Con il proseguire della giornata l’Emilia-Romagna è tornata a gioire. Sin dalla metà della mattinata, dopo il secondo posto del sabato per soli 90 millesimi di ritardo da Jonathan Rea, Alvaro Bautista si è aggiudicato la Superpole Race di Aragon, bissando poi in Gara 2 e guadagnandosi la testa del campionato. Un ritorno da favola per lo spagnolo, andatosene a fine 2019 sbattendo un po’ la porta e tornato poi a Borgo Panigale dopo due anni non felici in Honda. Si è vestito nuovamente di rosso portando a vincere quella Panigale V4R che aveva battezzato tre anni fa. In questo caso la seconda guida, Michael Ruben Rinaldi, è arrivato sempre quarto, primo degli “umani”, considerando anche il campione del mondo in carica Toprak Ratzgatlioglu. Bautista si scioglierà come neve al sole nel corso dei round o riuscirà a riportare in Ducati quel titolo piloti delle derivate di serie che manca dal lontano 2011?

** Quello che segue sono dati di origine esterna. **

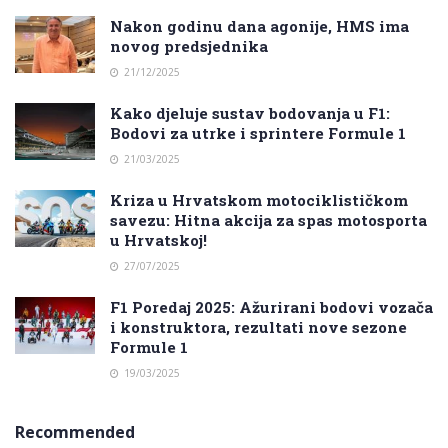
Nakon godinu dana agonije, HMS ima
novog predsjednika
21/12/2025
Kako djeluje sustav bodovanja u F1:
Bodovi za utrke i sprintere Formule 1
21/03/2025
Kriza u Hrvatskom motociklističkom
savezu: Hitna akcija za spas motosporta
u Hrvatskoj!
27/07/2025
F1 Poredaj 2025: Ažurirani bodovi vozača
i konstruktora, rezultati nove sezone
Formule 1
19/03/2025
Recommended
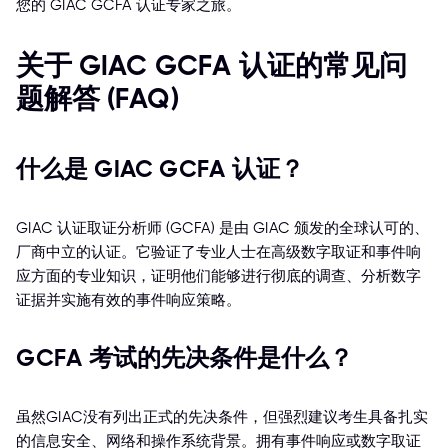
您的 GIAC GCFA 认证专家之旅。
关于 GIAC GCFA 认证的常见问
题解答 (FAQ)
什么是 GIAC GCFA 认证？
GIAC 认证取证分析师 (GCFA) 是由 GIAC 颁发的全球认可的、
厂商中立的认证。它验证了专业人士在高级数字取证和事件响
应方面的专业知识，证明他们能够进行彻底的调查、分析数字
证据并实施有效的事件响应策略。
GCFA 考试的先决条件是什么？
虽然GIAC没有列出正式的先决条件，但强烈建议考生具备扎实
的信息安全、网络和操作系统背景。拥有事件响应或数字取证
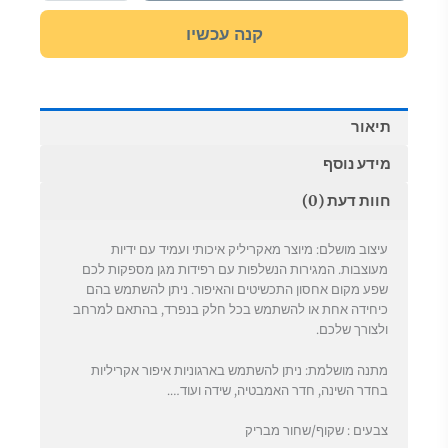
חלקים
קנה עכשיו
תיאור
מידע נוסף
חוות דעת (0)
עיצוב מושלם: מיוצר מאקריליק איכותי ועמיד עם ידיות
מעוצבות. המגירות הנשלפות עם רפידות מגן מספקות לכם
שפע מקום אחסון התכשיטים והאיפור. ניתן להשתמש בהם
כיחידה אחת או להשתמש בכל חלק בנפרד, בהתאם למרחב
ולצורך שלכם.
מתנה מושלמת: ניתן להשתמש בארגוניות איפור אקריליות
בחדר השינה, חדר האמבטיה, שידה ועוד….
צבעים : שקוף/שחור מבריק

Nel nostro giro del mondo virtuale, iniziato di prima mattina dall’Australia, arriviamo ad Austin in Texas. Il riminese Enea Bastianini, in sella alla Ducati Desmosedici GP21 del Gresini Racing, ne ha combinata un’altra delle sue, andando a vincere su Rins e il ducatista ufficiale Jack Miller. Solo quinto Bagnaia. Se “la Bestia” ha ripetuto un’impresa che sembrava impensabile, anche le Ducati Factory stanno compiendo un miracolo non di poco conto, vale a dire quello di farsi surclassare dalla concorrenza interna. Ad oggi il team gestito direttamente dalla Casa bolognese non è riuscito ad imporsi, nonostante una moto, la GP22, che in mano a Jorge Martin sembra funzionare più che bene. L’anno scorso è arrivato il mondiale costruttori ma il titolo piloti manca da ben quindici anni. Vincerlo con un team privato, sebbene sia un ragionamento prematuro, sarebbe una vittoria di Pirro, e non parliamo del tester Michele, in lotta per la conquista dell’ennesimo campionato italiano sbk. I segnali paiono incoraggianti, la speranza è che, con l’approdo in Europa il 24 aprile, l’aria di “casa” possa fare bene. 

Dopo il trionfo di Bastianini, al quale rischiamo di abituarci, c’è stato un ultimo squillo fatto suonare dalla terra dei motori. Il figliol prodigo Danilo Petrucci, sulla Panigale V4S, ha trionfato in entrambe le manche al debutto nel MotoAmerica, il campionato Superbike a stelle e strisce. Petrucci si sta dimostrando essere un pilota versatile e veloce se messo nelle giuste condizioni di esserlo. Dopo aver vinto una tappa alla Dakar 2022, il ternano ha confermato la sua stoffa in un campionato nuovo e con una motocicletta che non conosceva. C’è da dire che la competizione aveva inizio su un terreno “facile” per lui, in quel Circuit of the Americas che già conosceva. Le altre nove tappe saranno su piste a lui sconosciute. Il titolo in terra yankee manca a Ducati dal 1994, quando Troy Corser bissò il trionfo del ’93 di Doug Polen. Da lì, il deserto statunitense. Per capire se sarà Danilo Petrucci, che di deserto ormai se ne intende, a porre fine a questa carestia, non ci resta che aspettare e vedere.

Gli highlights della vittoria in Gara 2 di Danilo Petrucci ad Austin (YouTube – MotoAmerica; copyright to the owners)

Siamo all’alba della stagione del motorsport, un’alba che fino ad ora è stata rossa. Come visto, è ancora presto per dire che sarà un anno trionfale, anche se ci sono diversi segnali positivi. Altrettante sono però le ombre, attenuate dagli sbrilluccichii del trofei che le nostre Case stanno esponendo nelle proprie bacheche. Riusciranno, a fine anno, ad esporre anche le coppe per la vittoria dei campionati? A Imola, alla riapertura del ‘nuovo’ Enzo e Dino Ferrari nel 2008, si diceva: “piedi per terra e cuore nel vento”. Mi sembra un consiglio quanto mai azzeccato.